## COLLECTED DATA
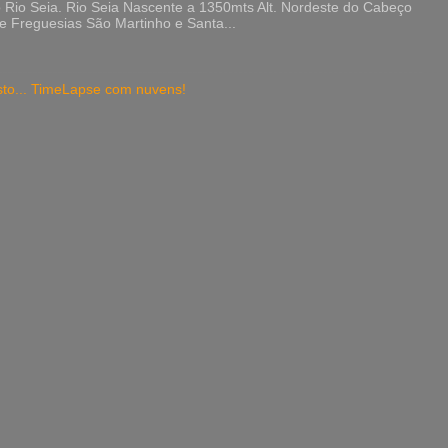
Rio Seia. Rio Seia Nascente a 1350mts Alt. Nordeste do Cabeço
de Freguesias São Martinho e Santa...
isto... TimeLapse com nuvens!
.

## PROBLEM REQUIREMENTS
Copy the data in full. No pictures belong in the copy.

## YOUR RESPONSE
Rio Seia. Rio Seia Nascente a 1350mts Alt. Nordeste do Cabeço
de Freguesias São Martinho e Santa...
isto... TimeLapse com nuvens!
.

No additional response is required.